Sure, you can run a bunch of software and addons to try and prevent all this, but it is a second level of defense. I think that it is more important to start at the beginning. Your first line of defense is your own browsing behavior.
Instead of just clicking dialog windows, links on sites, and entering details in forms, etc. As a user you should learn to take a second to read the screen, realize what is going on. And learn to say no. Don’t read emails you are not expecting, don’t follow links from emails. Don’t click on dialog windows that should not pop up; things like that.
Aside from trying to improve my online behavior I try to improve my own security, to lower the damage if something does go wrong. I am making sure I use hard to guess, long, and random passwords. One for each login. I try to make a unique less obvious login name if a web site supports this (and use a public obvious screen name so people recognize me easily still).
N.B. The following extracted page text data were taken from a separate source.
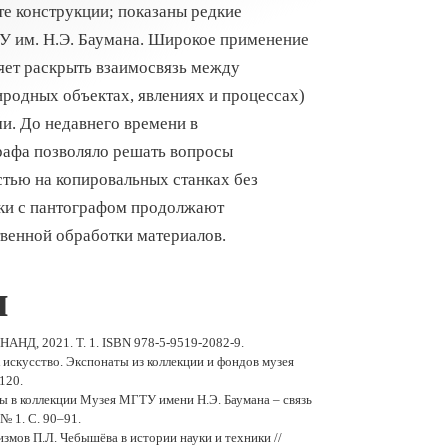
те конструкции; показаны редкие
У им. Н.Э. Баумана. Широкое применение
ляет раскрыть взаимосвязь между
иродных объектах, явлениях и процессах)
и. До недавнего времени в
афа позволяло решать вопросы
тью на копировальных станках без
ки с пантографом продолжают
твенной обработки материалов.
ы
АНД, 2021. Т. 1. ISBN 978-5-9519-2082-9.
к искусство. Экспонаты из коллекции и фондов музея
120.
ты в коллекции Музея МГТУ имени Н.Э. Баумана – связь
№ 1. С. 90–91.
измов П.Л. Чебышёва в истории науки и техники //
I do not follow links from unofficial sites that point to (claiming to be) official sites. I open a new tab and type out the url or use my bookmarks. I do the same with emails. I never click on email links, I load a browser and type in the url. This is to ensure I won’t accidentally click on a phishing link or xss exploit link for online banking, paypal, ebay, and such. As for email, I try to limit this to plain text email only. Avoiding html emails as much as possible to ensure no naughty script could get through a filter. And as for attachments, I don’t even open them unless I am expecting someone to send me something.
For web sites I try to not store the passwords (remember me off) on the laptop, but for convenience I do use this on the workstation. But, as an extra layer of security I turned on the master password feature in FireFox so no data is entered in any form unless I manually confirm this.
When I do browse to sites where I have to login and know that the information is privacy sensitive I try to use encrypted connections only. Before I explain that I want to add to this that I hardly ever (almost never) use a public proxy or some proxy / or a free VPN site or something like that to browse sites where I need to login. I simply can’t be insured that my data is not mirrored to some naughty admin who will abuse it. So, where possible I try to login using https. This has an ‘s’ in the url, instead of just http. The s means the session is encrypted over a secure socket layer protocol. Making the data unreadable to anybody snooping on the line (man in the middle idea).
Example, you could just type in your browser gmail.com and end up on your web mail. But I have a bookmark that brings me to https://mail.google.com and ensures my login is encrypted and my mail browsing / composing and reading session is encrypted.
Where possible: take and use https – gmail uses it, online banking uses it and most payment sites use it.
Talking about sites where you can buy stuff, make sure the line is indeed secured and your session is over https. Your browser will display a small lock icon in the bottom of the browser. Also, make sure that if you do enter your credit card details that you’re doing this on a third party official and well known CC processor site. And not in a normal web page on the companies own web site. Why give them your name, number and security code and expiry date? Do you really trust them?
At this point you probably think ‘wow this guy is paranoid’, and I might agree with you. But. I’ve slowly learned how to adjust my online behavior and it has helped me feel more secure and be more secure. Once you changed the simple things like unique passwords for accounts. Not clicking links in mails and from unofficial sites, using https where possible, etc. You will quickly find it is second nature. I don’t even think about it anymore really. And it helps me have more time to just open my mail client and read those emails I was expecting. Instead of browsing through 75% garbage and risking getting infected. I just delete the garbage on the fly.
So, have fun improving your online security. Well, it’s not really fun – but it helps make things easier for you. You will quickly find that you can identify the garbage and identify real emails (sites, logins, etc).